## ASSIGNED TASK
Write out every record below exactly as it appears.

TASK INPUTS START

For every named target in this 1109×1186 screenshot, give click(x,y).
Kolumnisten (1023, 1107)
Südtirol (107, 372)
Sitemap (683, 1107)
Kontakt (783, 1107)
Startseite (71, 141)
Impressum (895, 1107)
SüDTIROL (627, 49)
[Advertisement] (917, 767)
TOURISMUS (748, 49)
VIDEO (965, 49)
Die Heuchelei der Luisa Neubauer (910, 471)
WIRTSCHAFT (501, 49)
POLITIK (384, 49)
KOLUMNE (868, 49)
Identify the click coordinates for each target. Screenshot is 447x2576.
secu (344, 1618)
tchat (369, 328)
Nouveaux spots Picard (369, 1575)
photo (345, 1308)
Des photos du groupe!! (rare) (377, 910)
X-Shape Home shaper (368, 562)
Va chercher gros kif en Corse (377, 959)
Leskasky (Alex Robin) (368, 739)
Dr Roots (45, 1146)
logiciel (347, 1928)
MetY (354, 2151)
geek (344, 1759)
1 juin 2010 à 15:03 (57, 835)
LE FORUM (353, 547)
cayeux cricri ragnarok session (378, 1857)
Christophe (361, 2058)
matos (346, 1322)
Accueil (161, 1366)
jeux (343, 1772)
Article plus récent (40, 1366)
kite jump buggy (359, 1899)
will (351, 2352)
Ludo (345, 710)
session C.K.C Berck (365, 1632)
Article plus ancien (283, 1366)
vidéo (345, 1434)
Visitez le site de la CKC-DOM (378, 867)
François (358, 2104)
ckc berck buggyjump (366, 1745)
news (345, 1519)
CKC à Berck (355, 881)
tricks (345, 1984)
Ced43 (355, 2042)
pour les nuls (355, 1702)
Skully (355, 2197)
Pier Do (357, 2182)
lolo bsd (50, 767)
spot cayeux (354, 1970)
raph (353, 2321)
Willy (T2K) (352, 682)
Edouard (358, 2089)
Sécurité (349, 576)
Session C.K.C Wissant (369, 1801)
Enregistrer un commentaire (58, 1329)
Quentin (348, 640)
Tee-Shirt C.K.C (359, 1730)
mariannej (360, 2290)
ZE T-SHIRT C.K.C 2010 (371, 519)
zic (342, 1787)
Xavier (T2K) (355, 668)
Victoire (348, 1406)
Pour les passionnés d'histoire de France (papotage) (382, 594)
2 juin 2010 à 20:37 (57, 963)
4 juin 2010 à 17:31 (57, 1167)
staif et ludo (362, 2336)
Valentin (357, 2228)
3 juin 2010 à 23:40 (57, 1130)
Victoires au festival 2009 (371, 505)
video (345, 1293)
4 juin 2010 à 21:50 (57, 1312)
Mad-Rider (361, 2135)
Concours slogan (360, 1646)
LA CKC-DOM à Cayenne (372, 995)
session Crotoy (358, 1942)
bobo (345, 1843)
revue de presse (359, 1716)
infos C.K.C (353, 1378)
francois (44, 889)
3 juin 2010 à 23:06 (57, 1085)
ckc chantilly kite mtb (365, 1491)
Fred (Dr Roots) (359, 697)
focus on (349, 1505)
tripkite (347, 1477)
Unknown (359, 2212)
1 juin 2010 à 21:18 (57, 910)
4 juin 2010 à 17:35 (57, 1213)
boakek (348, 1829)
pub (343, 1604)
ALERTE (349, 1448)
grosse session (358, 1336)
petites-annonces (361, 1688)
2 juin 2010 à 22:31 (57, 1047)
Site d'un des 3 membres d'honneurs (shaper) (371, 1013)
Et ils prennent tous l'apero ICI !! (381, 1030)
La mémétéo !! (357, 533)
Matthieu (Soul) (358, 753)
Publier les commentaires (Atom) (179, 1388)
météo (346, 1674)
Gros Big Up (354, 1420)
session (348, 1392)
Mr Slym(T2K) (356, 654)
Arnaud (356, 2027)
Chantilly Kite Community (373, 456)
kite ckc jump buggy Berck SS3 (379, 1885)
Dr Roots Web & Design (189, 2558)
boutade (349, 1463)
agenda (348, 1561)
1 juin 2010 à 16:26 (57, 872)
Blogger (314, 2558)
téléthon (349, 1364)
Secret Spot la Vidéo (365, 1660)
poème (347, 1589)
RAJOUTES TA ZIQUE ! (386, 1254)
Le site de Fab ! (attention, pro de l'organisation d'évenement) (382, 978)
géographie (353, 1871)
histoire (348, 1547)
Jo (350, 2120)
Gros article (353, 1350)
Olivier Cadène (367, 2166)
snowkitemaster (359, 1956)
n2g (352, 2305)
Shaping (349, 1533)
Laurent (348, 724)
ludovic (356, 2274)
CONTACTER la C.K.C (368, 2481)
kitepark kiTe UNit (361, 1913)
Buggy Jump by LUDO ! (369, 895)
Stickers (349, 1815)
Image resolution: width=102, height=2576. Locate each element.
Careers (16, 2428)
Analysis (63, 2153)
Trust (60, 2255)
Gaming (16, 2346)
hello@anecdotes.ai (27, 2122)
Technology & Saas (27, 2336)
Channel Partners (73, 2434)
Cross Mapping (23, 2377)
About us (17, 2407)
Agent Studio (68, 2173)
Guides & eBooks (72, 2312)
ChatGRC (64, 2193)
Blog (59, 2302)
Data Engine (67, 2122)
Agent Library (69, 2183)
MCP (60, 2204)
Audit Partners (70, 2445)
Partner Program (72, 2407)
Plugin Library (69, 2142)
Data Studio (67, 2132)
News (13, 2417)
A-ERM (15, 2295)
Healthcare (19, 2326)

TASK INPUTS END

## WRITTEN RESPONSE
For every named target in this 1109×1186 screenshot, give click(x,y).
Kolumnisten (1023, 1107)
Südtirol (107, 372)
Sitemap (683, 1107)
Kontakt (783, 1107)
Startseite (71, 141)
Impressum (895, 1107)
SüDTIROL (627, 49)
[Advertisement] (917, 767)
TOURISMUS (748, 49)
VIDEO (965, 49)
Die Heuchelei der Luisa Neubauer (910, 471)
WIRTSCHAFT (501, 49)
POLITIK (384, 49)
KOLUMNE (868, 49)
Identify the click coordinates for each target. Screenshot is 447x2576.
secu (344, 1618)
tchat (369, 328)
Nouveaux spots Picard (369, 1575)
photo (345, 1308)
Des photos du groupe!! (rare) (377, 910)
X-Shape Home shaper (368, 562)
Va chercher gros kif en Corse (377, 959)
Leskasky (Alex Robin) (368, 739)
Dr Roots (45, 1146)
logiciel (347, 1928)
MetY (354, 2151)
geek (344, 1759)
1 juin 2010 à 15:03 (57, 835)
LE FORUM (353, 547)
cayeux cricri ragnarok session (378, 1857)
Christophe (361, 2058)
matos (346, 1322)
Accueil (161, 1366)
jeux (343, 1772)
Article plus récent (40, 1366)
kite jump buggy (359, 1899)
will (351, 2352)
Ludo (345, 710)
session C.K.C Berck (365, 1632)
Article plus ancien (283, 1366)
vidéo (345, 1434)
Visitez le site de la CKC-DOM (378, 867)
François (358, 2104)
ckc berck buggyjump (366, 1745)
news (345, 1519)
CKC à Berck (355, 881)
tricks (345, 1984)
Ced43 (355, 2042)
pour les nuls (355, 1702)
Skully (355, 2197)
Pier Do (357, 2182)
lolo bsd (50, 767)
spot cayeux (354, 1970)
raph (353, 2321)
Willy (T2K) (352, 682)
Edouard (358, 2089)
Sécurité (349, 576)
Session C.K.C Wissant (369, 1801)
Enregistrer un commentaire (58, 1329)
Quentin (348, 640)
Tee-Shirt C.K.C (359, 1730)
mariannej (360, 2290)
ZE T-SHIRT C.K.C 2010 (371, 519)
zic (342, 1787)
Xavier (T2K) (355, 668)
Victoire (348, 1406)
Pour les passionnés d'histoire de France (papotage) (382, 594)
2 juin 2010 à 20:37 (57, 963)
4 juin 2010 à 17:31 (57, 1167)
staif et ludo (362, 2336)
Valentin (357, 2228)
3 juin 2010 à 23:40 (57, 1130)
Victoires au festival 2009 (371, 505)
video (345, 1293)
4 juin 2010 à 21:50 (57, 1312)
Mad-Rider (361, 2135)
Concours slogan (360, 1646)
LA CKC-DOM à Cayenne (372, 995)
session Crotoy (358, 1942)
bobo (345, 1843)
revue de presse (359, 1716)
infos C.K.C (353, 1378)
francois (44, 889)
3 juin 2010 à 23:06 (57, 1085)
ckc chantilly kite mtb (365, 1491)
Fred (Dr Roots) (359, 697)
focus on (349, 1505)
tripkite (347, 1477)
Unknown (359, 2212)
1 juin 2010 à 21:18 (57, 910)
4 juin 2010 à 17:35 (57, 1213)
boakek (348, 1829)
pub (343, 1604)
ALERTE (349, 1448)
grosse session (358, 1336)
petites-annonces (361, 1688)
2 juin 2010 à 22:31 (57, 1047)
Site d'un des 3 membres d'honneurs (shaper) (371, 1013)
Et ils prennent tous l'apero ICI !! (381, 1030)
La mémétéo !! (357, 533)
Matthieu (Soul) (358, 753)
Publier les commentaires (Atom) (179, 1388)
météo (346, 1674)
Gros Big Up (354, 1420)
session (348, 1392)
Mr Slym(T2K) (356, 654)
Arnaud (356, 2027)
Chantilly Kite Community (373, 456)
kite ckc jump buggy Berck SS3 (379, 1885)
Dr Roots Web & Design (189, 2558)
boutade (349, 1463)
agenda (348, 1561)
1 juin 2010 à 16:26 (57, 872)
Blogger (314, 2558)
téléthon (349, 1364)
Secret Spot la Vidéo (365, 1660)
poème (347, 1589)
RAJOUTES TA ZIQUE ! (386, 1254)
Le site de Fab ! (attention, pro de l'organisation d'évenement) (382, 978)
géographie (353, 1871)
histoire (348, 1547)
Jo (350, 2120)
Gros article (353, 1350)
Olivier Cadène (367, 2166)
snowkitemaster (359, 1956)
n2g (352, 2305)
Shaping (349, 1533)
Laurent (348, 724)
ludovic (356, 2274)
CONTACTER la C.K.C (368, 2481)
kitepark kiTe UNit (361, 1913)
Buggy Jump by LUDO ! (369, 895)
Stickers (349, 1815)
Image resolution: width=102, height=2576. Locate each element.
Careers (16, 2428)
Analysis (63, 2153)
Trust (60, 2255)
Gaming (16, 2346)
hello@anecdotes.ai (27, 2122)
Technology & Saas (27, 2336)
Channel Partners (73, 2434)
Cross Mapping (23, 2377)
About us (17, 2407)
Agent Studio (68, 2173)
Guides & eBooks (72, 2312)
ChatGRC (64, 2193)
Blog (59, 2302)
Data Engine (67, 2122)
Agent Library (69, 2183)
MCP (60, 2204)
Audit Partners (70, 2445)
Partner Program (72, 2407)
Plugin Library (69, 2142)
Data Studio (67, 2132)
News (13, 2417)
A-ERM (15, 2295)
Healthcare (19, 2326)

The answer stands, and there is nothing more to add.